I never heard of underwater loans.  I'm planning to by a used benz cash from the dealer with full warranty.  I've been shopping around and the car biz ain't no check.  You must do your homework


----------



## cutiepiebabygirl (Nov 17, 2019)

MizAvalon said:


> What is everyone's obsession with having new cars so often? I have been driving the same car for 15 years and it runs perfectly fine. Other than routine maintenance I think I have only had repairs done like twice.
> 
> I'm looking to get something newer and nicer in the next few years but I will still keep this one as a run-around car.

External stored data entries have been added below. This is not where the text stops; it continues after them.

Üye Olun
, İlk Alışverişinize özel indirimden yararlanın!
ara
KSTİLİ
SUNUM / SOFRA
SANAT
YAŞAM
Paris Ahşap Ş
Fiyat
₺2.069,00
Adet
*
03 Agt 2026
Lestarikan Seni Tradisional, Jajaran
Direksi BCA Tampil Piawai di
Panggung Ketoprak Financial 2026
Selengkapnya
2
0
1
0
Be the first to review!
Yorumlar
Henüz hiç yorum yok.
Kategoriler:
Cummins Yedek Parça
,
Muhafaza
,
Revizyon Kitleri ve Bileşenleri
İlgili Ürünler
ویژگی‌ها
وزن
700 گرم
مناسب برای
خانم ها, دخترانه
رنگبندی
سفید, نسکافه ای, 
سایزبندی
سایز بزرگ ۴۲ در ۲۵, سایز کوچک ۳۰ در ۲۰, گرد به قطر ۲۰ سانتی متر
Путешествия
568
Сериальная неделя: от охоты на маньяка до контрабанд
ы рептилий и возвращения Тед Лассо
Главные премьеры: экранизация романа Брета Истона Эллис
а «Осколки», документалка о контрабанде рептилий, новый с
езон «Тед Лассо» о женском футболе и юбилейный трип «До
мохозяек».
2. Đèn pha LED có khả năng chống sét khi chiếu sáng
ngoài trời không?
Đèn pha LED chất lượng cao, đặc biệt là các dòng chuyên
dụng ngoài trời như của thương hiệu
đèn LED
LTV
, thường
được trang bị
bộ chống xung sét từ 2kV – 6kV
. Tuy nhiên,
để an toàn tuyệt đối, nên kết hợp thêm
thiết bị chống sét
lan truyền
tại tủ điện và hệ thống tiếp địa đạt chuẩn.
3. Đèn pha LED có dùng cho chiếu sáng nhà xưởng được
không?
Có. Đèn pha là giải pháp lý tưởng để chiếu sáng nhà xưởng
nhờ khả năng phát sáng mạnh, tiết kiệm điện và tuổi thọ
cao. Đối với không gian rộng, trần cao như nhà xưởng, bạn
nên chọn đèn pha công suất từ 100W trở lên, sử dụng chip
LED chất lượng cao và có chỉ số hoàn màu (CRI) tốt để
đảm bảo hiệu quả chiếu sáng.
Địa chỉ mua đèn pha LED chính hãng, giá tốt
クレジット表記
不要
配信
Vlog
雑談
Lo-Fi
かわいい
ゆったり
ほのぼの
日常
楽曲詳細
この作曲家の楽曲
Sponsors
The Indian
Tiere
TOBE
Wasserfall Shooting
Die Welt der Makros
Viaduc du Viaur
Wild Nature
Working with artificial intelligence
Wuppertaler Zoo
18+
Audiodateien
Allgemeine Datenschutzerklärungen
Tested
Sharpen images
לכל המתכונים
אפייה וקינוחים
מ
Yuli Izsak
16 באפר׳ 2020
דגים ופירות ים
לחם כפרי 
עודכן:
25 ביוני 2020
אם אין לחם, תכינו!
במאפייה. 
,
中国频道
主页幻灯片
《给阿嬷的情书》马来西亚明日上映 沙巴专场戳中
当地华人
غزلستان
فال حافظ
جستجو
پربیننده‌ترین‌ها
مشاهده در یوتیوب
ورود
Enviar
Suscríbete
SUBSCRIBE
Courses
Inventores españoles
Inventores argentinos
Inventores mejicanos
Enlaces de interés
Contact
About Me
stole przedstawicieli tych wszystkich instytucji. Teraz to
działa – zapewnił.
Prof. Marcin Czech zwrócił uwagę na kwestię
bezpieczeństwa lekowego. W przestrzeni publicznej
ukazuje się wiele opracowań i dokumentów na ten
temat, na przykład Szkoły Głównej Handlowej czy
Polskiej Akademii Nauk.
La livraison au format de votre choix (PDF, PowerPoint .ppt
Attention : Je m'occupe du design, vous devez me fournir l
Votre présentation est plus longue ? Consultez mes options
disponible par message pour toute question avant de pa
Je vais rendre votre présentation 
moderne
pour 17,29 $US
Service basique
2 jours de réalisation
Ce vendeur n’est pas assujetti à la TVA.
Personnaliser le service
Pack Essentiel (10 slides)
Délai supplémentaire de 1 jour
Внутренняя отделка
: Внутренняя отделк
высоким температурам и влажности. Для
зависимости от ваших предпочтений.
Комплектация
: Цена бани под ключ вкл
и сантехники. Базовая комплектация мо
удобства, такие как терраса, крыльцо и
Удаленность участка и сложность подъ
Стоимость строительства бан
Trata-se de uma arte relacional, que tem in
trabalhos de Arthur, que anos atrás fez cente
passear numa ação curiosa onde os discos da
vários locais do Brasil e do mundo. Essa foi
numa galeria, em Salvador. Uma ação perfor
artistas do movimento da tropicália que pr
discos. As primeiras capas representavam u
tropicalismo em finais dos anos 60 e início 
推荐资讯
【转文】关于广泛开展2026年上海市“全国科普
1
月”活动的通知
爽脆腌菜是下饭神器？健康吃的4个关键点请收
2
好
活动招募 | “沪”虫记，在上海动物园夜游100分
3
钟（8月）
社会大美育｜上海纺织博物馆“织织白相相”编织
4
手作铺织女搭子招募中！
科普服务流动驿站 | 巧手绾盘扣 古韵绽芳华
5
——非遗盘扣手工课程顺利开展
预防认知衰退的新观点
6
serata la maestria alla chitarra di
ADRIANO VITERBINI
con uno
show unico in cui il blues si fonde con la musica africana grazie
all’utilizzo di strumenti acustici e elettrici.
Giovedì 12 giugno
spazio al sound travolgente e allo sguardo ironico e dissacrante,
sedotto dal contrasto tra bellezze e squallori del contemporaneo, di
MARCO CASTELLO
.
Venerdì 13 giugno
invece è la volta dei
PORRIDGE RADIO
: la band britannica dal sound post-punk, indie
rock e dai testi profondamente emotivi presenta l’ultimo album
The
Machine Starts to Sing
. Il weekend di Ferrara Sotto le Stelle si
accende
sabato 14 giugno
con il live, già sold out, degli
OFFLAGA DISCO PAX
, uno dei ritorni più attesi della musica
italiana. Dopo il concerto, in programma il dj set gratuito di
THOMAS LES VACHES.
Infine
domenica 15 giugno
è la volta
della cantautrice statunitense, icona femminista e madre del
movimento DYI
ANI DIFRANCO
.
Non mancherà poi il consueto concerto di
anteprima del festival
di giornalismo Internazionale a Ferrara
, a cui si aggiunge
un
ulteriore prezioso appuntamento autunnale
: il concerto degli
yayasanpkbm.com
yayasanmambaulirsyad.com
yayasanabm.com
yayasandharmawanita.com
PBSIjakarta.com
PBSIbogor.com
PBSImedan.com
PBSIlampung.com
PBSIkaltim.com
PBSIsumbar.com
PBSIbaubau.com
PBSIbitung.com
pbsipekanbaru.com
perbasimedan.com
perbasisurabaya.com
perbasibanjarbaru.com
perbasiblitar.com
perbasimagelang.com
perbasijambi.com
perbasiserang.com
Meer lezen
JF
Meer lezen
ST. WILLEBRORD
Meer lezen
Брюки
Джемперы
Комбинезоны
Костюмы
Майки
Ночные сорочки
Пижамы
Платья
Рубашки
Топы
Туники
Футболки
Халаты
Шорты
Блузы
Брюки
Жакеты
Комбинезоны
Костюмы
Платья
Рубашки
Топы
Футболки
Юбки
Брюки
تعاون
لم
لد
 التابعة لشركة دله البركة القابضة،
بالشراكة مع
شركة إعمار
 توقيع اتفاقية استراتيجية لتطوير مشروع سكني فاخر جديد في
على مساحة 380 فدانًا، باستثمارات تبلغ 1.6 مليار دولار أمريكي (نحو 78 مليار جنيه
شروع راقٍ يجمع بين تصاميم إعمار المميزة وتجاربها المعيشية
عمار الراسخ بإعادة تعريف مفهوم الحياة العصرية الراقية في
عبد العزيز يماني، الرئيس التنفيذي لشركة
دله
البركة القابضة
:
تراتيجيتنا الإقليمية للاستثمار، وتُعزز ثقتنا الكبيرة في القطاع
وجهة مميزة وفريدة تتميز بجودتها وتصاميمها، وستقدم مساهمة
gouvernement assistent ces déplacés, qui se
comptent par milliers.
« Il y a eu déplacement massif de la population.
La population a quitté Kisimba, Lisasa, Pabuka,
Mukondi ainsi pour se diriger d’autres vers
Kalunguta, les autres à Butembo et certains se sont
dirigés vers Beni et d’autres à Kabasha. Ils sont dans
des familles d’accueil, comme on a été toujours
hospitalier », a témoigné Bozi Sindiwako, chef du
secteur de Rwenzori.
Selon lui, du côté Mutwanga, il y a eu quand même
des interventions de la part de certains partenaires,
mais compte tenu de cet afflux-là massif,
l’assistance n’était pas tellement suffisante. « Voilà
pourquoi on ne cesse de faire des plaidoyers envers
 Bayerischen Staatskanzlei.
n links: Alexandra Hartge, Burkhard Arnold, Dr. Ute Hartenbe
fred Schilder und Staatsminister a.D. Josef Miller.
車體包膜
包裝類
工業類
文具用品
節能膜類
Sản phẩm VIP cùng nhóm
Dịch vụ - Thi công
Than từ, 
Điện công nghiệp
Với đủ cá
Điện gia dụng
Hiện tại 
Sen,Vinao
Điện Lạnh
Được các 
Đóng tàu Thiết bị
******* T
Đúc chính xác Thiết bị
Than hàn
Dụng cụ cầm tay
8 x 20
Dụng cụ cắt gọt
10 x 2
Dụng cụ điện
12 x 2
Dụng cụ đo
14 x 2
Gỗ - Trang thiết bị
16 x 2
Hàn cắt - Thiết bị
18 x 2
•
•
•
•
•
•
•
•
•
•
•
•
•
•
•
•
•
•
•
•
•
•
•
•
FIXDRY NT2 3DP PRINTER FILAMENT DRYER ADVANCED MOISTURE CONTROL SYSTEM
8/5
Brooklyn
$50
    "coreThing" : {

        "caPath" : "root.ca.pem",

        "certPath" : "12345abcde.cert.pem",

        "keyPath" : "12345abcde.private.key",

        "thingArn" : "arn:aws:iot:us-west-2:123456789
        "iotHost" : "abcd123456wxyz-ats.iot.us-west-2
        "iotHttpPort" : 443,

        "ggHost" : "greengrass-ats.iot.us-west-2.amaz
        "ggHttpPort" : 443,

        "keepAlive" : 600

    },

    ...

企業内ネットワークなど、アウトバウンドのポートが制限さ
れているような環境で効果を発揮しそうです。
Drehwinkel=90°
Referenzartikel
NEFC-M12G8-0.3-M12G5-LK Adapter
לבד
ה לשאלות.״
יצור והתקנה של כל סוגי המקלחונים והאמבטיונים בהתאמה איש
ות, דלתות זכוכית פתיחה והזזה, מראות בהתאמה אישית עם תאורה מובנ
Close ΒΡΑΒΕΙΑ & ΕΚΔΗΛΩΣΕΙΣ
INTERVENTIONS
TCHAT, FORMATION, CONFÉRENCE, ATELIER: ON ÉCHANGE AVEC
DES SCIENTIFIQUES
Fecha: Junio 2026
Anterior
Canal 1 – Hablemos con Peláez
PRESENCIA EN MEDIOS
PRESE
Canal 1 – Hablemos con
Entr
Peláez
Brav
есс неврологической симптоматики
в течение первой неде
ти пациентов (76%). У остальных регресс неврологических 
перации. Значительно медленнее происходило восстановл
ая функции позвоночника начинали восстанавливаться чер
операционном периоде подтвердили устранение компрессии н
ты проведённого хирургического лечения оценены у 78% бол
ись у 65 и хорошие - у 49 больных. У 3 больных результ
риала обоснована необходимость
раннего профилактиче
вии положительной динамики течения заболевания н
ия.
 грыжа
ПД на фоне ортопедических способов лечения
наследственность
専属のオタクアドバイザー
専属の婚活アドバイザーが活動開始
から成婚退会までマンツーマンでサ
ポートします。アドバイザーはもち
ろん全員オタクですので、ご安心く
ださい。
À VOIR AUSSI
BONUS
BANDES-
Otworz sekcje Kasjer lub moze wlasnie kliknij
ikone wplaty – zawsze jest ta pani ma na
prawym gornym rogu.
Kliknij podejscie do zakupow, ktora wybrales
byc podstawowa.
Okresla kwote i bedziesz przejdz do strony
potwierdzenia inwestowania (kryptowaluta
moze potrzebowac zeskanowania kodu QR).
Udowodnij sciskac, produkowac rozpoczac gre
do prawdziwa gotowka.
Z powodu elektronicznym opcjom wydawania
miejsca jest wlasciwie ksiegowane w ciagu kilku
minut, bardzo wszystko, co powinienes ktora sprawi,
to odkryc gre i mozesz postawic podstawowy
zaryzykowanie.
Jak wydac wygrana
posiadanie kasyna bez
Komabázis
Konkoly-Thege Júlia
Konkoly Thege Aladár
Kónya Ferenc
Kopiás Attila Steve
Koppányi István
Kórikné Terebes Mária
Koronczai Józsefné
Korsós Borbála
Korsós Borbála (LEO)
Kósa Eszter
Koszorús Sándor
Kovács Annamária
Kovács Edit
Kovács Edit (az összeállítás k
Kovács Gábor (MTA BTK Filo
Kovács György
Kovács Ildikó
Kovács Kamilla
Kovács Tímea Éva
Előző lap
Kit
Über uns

I think it's a status thing.

I've had my car since 2008. I am not buying another until it is completely inoperable and even then I will only buy a new- used car.

I'll never buy a new car again, it's a hustle.


----------



## itsallaboutattitude (Nov 17, 2019)

Just talked a family member down from
talk about her 2008 RDX $2k in repairs vs buying a new car. 

The RDX is paid in full.

$2k is not the equivalent in monthly car note for 1 year. They were paying $600+ a month for this car originally. 

They can delay the repair - not an urgent issue right now.


----------



## Black Ambrosia (Nov 17, 2019)

cutiepiebabygirl said:


> *I think it's a status thing.*
> 
> I've had my car since 2008. I am not buying another until it is completely inoperable and even then I will only buy a new- used car.
> 
> I'll never buy a new car again, it's a hustle.


It might be for some people but the people in the article weren't flossing. The attorney even said that these people were getting Ford Escapes not luxury vehicles.


----------



## Black Ambrosia (Nov 17, 2019)

itsallaboutattitude said:


> Just talked a family member down from
> talk about her 2008 RDX $2k in repairs vs buying a new car.
> 
> The RDX is paid in full.
> ...


Just wondering... is $2k everything it needs or just what's urgent?


----------



## demlew (Nov 17, 2019)

I've underwritten $78K car loans for 84 month terms. Some financial institutions finance cars/trucks for 96 months.


----------



## MizAvalon (Nov 17, 2019)

demlew said:


> I've underwritten $78K car loans for 84 month terms. Some financial institutions finance cars/trucks for 96 months.


----------



## demlew (Nov 18, 2019)

MizAvalon said:


>



Ikr?! We had one come through yesterday. The couple applied for $98K/84 months to buy a 2020 Chevy Silverado ($1754 payment). They were upside down $19K on a 2017 model smh.  The application was declined.


----------



## FoxxyLocs (Nov 18, 2019)

demlew said:


> Ikr?! We had one come through yesterday. The couple applied for $98K/84 months to buy a 2020 Chevy Silverado ($1754 payment). They were upside down $19K on a 2017 model smh.  The application was declined.



That is crazy! Not that I would ever pay $1700/mo for any car but if I did it would be an Aston Martin or something. Not a dang Chevy Silverado.


----------



## fluffyforever (Nov 18, 2019)

I paid off my car earlier this year (a 2013 sedan). I bought it brand new - I learned my lesson and never will do that again. Although I want a new one  car (new to me, not brand new) because I want a car with AWD and more comfort/luxury, I can't justify the price when my car is perfectly capable of getting me around town. So instead I just bought some good all weather tires and I decided to keep driving this car until it no longer functions and can't be fixed. 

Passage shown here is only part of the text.